Task statement:
With pictures removed, the data below should be returned exactly.

Page images and extracted text:
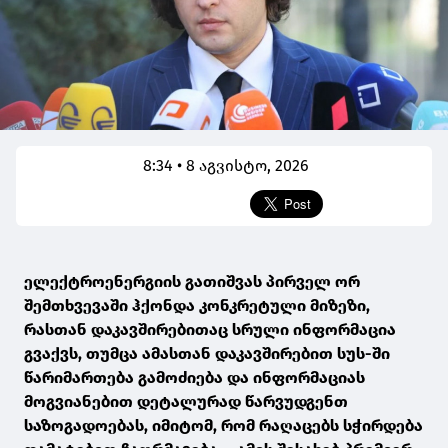
8:34 • 8 აგვისტო, 2026
ელექტროენერგიის გათიშვას პირველ ორ
შემთხვევაში ჰქონდა კონკრეტული მიზეზი,
რასთან დაკავშირებითაც სრული ინფორმაცია
გვაქვს, თუმცა ამასთან დაკავშირებით სუს-ში
წარიმართება გამოძიება და ინფორმაციას
მოგვიანებით დეტალურად წარვუდგენთ
საზოგადოებას, იმიტომ, რომ რაღაცებს სჭირდება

Solution below:
8:34 • 8 აგვისტო, 2026
ელექტროენერგიის გათიშვას პირველ ორ
შემთხვევაში ჰქონდა კონკრეტული მიზეზი,
რასთან დაკავშირებითაც სრული ინფორმაცია
გვაქვს, თუმცა ამასთან დაკავშირებით სუს-ში
წარიმართება გამოძიება და ინფორმაციას
მოგვიანებით დეტალურად წარვუდგენთ
საზოგადოებას, იმიტომ, რომ რაღაცებს სჭირდება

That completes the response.